We found that, when asked to evaluate data that they had strong beliefs about (minimum wage laws), policy professionals were much more likely to be incorrect, relative to when they were asked to evaluate data they did not have strong beliefs about (skin cream). The implication is that, for instance, if one of our policymakers has a strong belief that coronavirus is not a big deal, they search for information that confirms that belief. In other words, they have a bias towards information that confirms what they already believe. You may have heard of confirmation bias. Policymakers are as susceptible to it as everybody else. Except their errors can have far graver consequences.

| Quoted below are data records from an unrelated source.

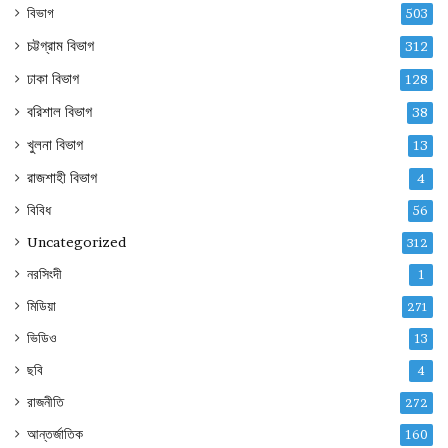
বিভাগ
503
চট্টগ্রাম বিভাগ
312
ঢাকা বিভাগ
128
বরিশাল বিভাগ
38
খুলনা বিভাগ
13
রাজশাহী বিভাগ
4
বিবিধ
56
Uncategorized
312
নরসিংদী
1
মিডিয়া
271
ভিডিও
13
ছবি
4
রাজনীতি
272
আন্তর্জাতিক
160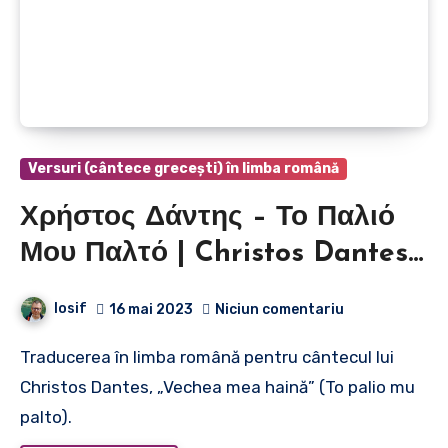
Versuri (cântece grecești) în limba română
Χρήστος Δάντης – Το Παλιό
Μου Παλτό | Christos Dantes
– Vechea mea haină / DJ
Iosif
16 mai 2023
Niciun comentariu
Pantelis Sad Remix
Traducerea în limba română pentru cântecul lui
Christos Dantes, „Vechea mea haină” (To palio mu
palto).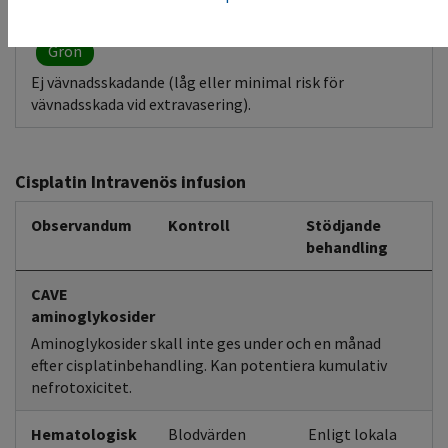
Extravasering
Grön
Ej vävnadsskadande (låg eller minimal risk för
vävnadsskada vid extravasering).
Cisplatin Intravenös infusion
Observandum
Kontroll
Stödjande
behandling
CAVE
aminoglykosider
Aminoglykosider skall inte ges under och en månad
efter cisplatinbehandling. Kan potentiera kumulativ
nefrotoxicitet.
Hematologisk
Blodvärden
Enligt lokala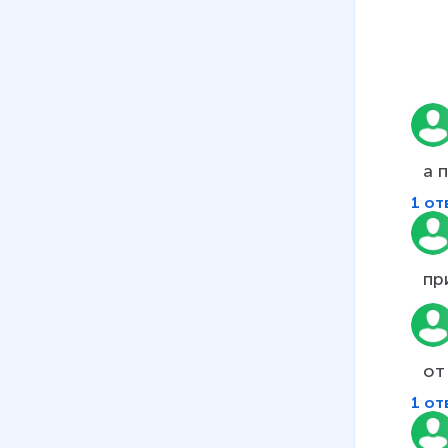
а 
1 от
от
1 от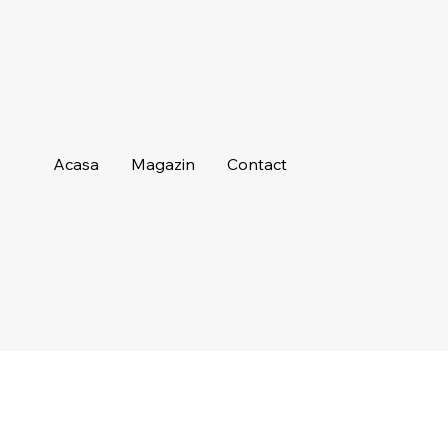
Acasa
Magazin
Contact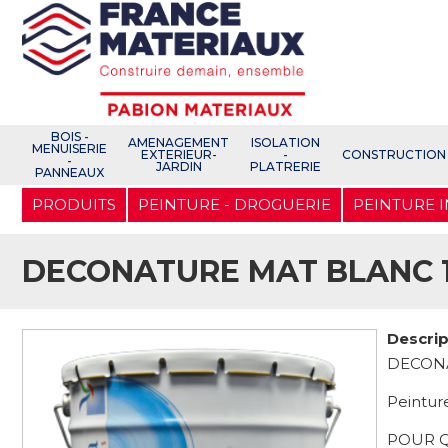
Open e-Commerce
Slogan Client
BOIS -
AMENAGEMENT
ISOLATION
MENUISERIE
EXTERIEUR-
-
CONSTRUCTION
-
JARDIN
PLATRERIE
PANNEAUX
Aller
PRODUITS
PEINTURE - DROGUERIE
PEINTURE 
au
contenu
principal
DECONATURE MAT BLANC 
Descrip
DECON
Peintur
POUR Q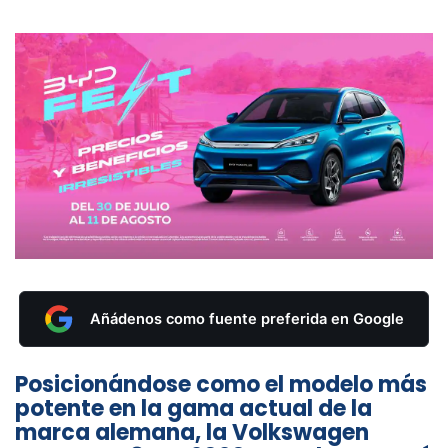
Añádenos como fuente preferida en Google
Posicionándose como el modelo más
potente en la gama actual de la
marca alemana, la Volkswagen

If this gives you chills, don’t worry, you are not alone. In the same paper, we also asked whether a simple intervention can help in reducing the extent of the bias. We took another sample (this time of just economists working in policy positions) and asked them to answer the question on the effectiveness of minimum wage laws (just as before).  A few hours later, we came back and randomly paired them up.  We then asked them to answer the question again.  The second time around they had to deliberate with a peer, and hence were held to account by their peer.

We found that, for confirmation bias, the pairing up worked a treat: accuracy increased substantially. Nevertheless, the results point to accountability being one of the main methods to reducing bias-driven errors, and now, perhaps more than ever, it is critical to hold our decision-makers accountable.

This is no panacea by the way. Procedures that force deliberation and consideration take time. Time that may not be readily available given the urgency of this crisis. That is, after all, why we transfer power to politicians and policymakers in the first place. Nevertheless, taking, and then sticking to, an incorrect decision can have far graver consequences than losing a small amount of time and increasing the probability of a correct decision.

How can we increase the probability of finding a vaccine? How can we divert resources to tackle the pandemic better? How can we protect livelihoods? These are questions that need to be asked every day. In times of emergencies, delegating decisions to experts is important. They have better information than we do, and their judgements can be extra-ordinarily important in helping us through the situation. They have been studying problems like these far longer than you and I, so it makes sense to delegate.

But, they are human. And they make mistakes. That means that the onus is on the public to do what we are able to hold them accountable.

In my book, I discuss how accountability and trust are important for your own decisions in crisis situations. But similar rules apply for us holding policymakers accountable.  We need to trust our policymakers. We need to believe that they have our best interests at heart. But it is our responsibility to verify that they are doing the right thing. Constantly.

With any luck, working together in this way, we will all get through this.